Parkia pendula is chiropterophilous, meaning it is largely pollinated by bats. While a dozen different species have been observed pollinating Parkia pendula, the most common is Phyllastomus discolor. Bats are attracted to the large quantity of nectar produced by nectariferous flowers. When bats land upside-down on the flowers, large quantities of pollen accumulate on the underside of their feet and spread to other flowers. However, some species, like Glossophaga soricina, do not land on the flower and do not facilitate pollination.

The corolla is a key part of pollination, as its round shape and exposed arrangement allows it to be found by bats via echolocation. Typically bat-pollinated plants emit a sulfur scent, but Parkia pendula has no sulfur compounds in its flowers, further substantiating that bats find it by echolocation.

Other pollinators include opossums, kinkajous, porcupines, ring-tailed coati, certain primates, and occasionally bees.

=== Seed dispersal ===
Parkia pendula has a unique seed dispersal mechanism. The seed pods secrete an amber-colored gum, and after bursting, the seeds within get stuck on the gum. It then dries and washes away during precipitation.

Besides dehiscence, Parkia pendula also disperses seeds utilizing animals. Many primates and parrots feed on the gum due to the high concentration of proteins, carbohydrates, and magnesium. These animals will consume and defecate the seeds later on. Additionally, members of the ant species Pachycondyla crassinoda have also participated in seed dispersal.

== Taxonomy ==
The genus Parkia was established by Robert Brown in 1826, notably different from other members of their subfamily Mimosideae due to their fertile flowers having a calyx with five lobes and ten stamen.

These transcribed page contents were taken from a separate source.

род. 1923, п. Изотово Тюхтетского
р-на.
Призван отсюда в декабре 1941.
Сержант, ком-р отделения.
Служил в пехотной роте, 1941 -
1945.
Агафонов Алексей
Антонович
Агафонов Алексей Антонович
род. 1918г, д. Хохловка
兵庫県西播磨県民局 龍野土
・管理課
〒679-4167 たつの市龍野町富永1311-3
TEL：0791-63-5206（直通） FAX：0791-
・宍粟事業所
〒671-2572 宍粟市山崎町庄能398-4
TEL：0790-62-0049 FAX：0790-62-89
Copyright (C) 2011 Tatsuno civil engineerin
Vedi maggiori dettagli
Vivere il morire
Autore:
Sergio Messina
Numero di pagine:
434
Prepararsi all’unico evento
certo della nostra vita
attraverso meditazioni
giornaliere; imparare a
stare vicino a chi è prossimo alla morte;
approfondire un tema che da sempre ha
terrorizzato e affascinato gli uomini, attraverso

The genus contains three subsections: Parkia, Platyparkia, and Sphaeroparkia; Parkia pendula is a part of Platyparkia, along with Parkia paraenesis and Parkia platycephala.

== Uses ==
The wood from Parkia pendula is moderately heavy, with a density of 0.57 g/cm^{3}. Processed wood typically has a white or yellow color, with a thick textured grain. It is resistant to fungal infections, but porous enough for preservatives, so it is commonly used in furniture and carpentry.

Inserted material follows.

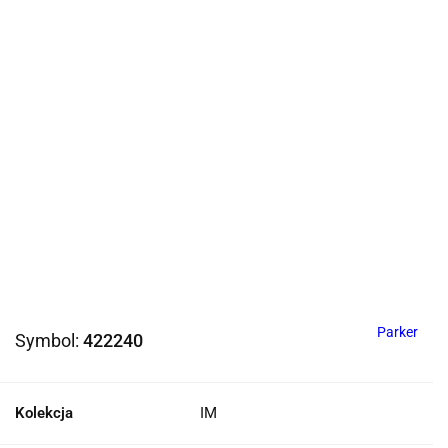
Parker
Symbol:
422240
Kolekcja
IM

Due to its high growth rate and capability to attract wild animals while fixing copious amounts of nitrogen, Parkia pendula is perfectly suited to afforestation. It can be planted in degraded, barren environments and serve as a dependable foundation for establishing a forest.

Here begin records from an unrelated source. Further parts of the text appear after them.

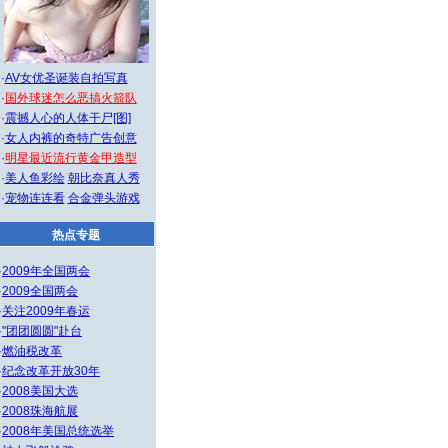
·
AV女优圣诞装自拍写真
·
国外球迷怎么恶搞火箭队
·
震撼人心的人体干尸[图]
·
女人内裤的奇特广告创意
·
明星最近流行黄金甲造型
·
美人鱼彩绘
朝比奈真人秀
·
宠物连连看
合金弹头游戏
热点专题
·
2009年全国两会
·
2009全国两会
·
关注2009年春运
·
"团团圆圆"赴台
·
燃油税改革
·
纪念改革开放30年
·
2008美国大选
·
2008珠海航展
·
2008年美国总统选举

The seed pod gum is also notably used to catch birds.

=== Medicinal use ===
Parkia pendula has been known to treat dysentery, headaches, inflammation, itching, and fevers. The bark has commonly been used by locals to treat stomach aches. Research has been conducted examining the use of lectin as a histochemistry marker to distinguish meningothelial tumors and as treatment for cutaneous wounds in normal and immunocompromised mice. PPeL, the lectin produced when Parkia pendula seeds are purified, binds to cell surface carbohydrates in oligosaccharides and glycoconjugates, expressing cytoplasmic staining which can be used to characterize tumor cell types.